If a line comes after the one containing "Frage, die mich nicht zur Ruhe komm", leave it out; copy every line before it, and that line too, exactly as written, starting from the first line of the entries.

+-------+

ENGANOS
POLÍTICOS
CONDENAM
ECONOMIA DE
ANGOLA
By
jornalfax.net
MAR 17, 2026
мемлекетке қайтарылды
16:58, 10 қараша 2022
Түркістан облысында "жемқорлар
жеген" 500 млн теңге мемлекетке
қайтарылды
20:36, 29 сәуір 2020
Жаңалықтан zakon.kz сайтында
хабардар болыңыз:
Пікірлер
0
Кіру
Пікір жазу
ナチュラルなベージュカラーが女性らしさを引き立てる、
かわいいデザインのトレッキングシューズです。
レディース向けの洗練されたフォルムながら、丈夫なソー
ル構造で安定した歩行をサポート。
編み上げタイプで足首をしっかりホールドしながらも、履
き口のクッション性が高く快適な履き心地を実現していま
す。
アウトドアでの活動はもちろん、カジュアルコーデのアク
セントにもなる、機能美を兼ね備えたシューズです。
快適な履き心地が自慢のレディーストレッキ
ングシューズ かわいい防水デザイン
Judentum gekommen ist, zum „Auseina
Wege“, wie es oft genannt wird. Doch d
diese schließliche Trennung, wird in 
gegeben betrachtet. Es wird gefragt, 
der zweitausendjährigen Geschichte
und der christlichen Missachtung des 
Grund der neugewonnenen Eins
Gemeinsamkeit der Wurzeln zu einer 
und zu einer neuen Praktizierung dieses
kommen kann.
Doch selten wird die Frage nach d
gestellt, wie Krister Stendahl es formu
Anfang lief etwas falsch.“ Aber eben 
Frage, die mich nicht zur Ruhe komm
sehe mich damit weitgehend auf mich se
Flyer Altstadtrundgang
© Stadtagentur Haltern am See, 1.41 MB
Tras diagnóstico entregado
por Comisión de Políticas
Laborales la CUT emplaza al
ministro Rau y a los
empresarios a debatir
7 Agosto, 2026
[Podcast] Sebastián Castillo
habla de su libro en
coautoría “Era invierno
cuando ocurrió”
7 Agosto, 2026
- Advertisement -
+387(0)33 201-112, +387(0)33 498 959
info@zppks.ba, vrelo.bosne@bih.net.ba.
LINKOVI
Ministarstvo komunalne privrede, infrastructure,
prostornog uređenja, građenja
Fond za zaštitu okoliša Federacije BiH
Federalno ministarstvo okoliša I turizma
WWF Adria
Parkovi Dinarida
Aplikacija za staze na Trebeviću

+-------+

→ **SOLUTION FOR THIS TASK**
ENGANOS
POLÍTICOS
CONDENAM
ECONOMIA DE
ANGOLA
By
jornalfax.net
MAR 17, 2026
мемлекетке қайтарылды
16:58, 10 қараша 2022
Түркістан облысында "жемқорлар
жеген" 500 млн теңге мемлекетке
қайтарылды
20:36, 29 сәуір 2020
Жаңалықтан zakon.kz сайтында
хабардар болыңыз:
Пікірлер
0
Кіру
Пікір жазу
ナチュラルなベージュカラーが女性らしさを引き立てる、
かわいいデザインのトレッキングシューズです。
レディース向けの洗練されたフォルムながら、丈夫なソー
ル構造で安定した歩行をサポート。
編み上げタイプで足首をしっかりホールドしながらも、履
き口のクッション性が高く快適な履き心地を実現していま
す。
アウトドアでの活動はもちろん、カジュアルコーデのアク
セントにもなる、機能美を兼ね備えたシューズです。
快適な履き心地が自慢のレディーストレッキ
ングシューズ かわいい防水デザイン
Judentum gekommen ist, zum „Auseina
Wege“, wie es oft genannt wird. Doch d
diese schließliche Trennung, wird in 
gegeben betrachtet. Es wird gefragt, 
der zweitausendjährigen Geschichte
und der christlichen Missachtung des 
Grund der neugewonnenen Eins
Gemeinsamkeit der Wurzeln zu einer 
und zu einer neuen Praktizierung dieses
kommen kann.
Doch selten wird die Frage nach d
gestellt, wie Krister Stendahl es formu
Anfang lief etwas falsch.“ Aber eben 
Frage, die mich nicht zur Ruhe komm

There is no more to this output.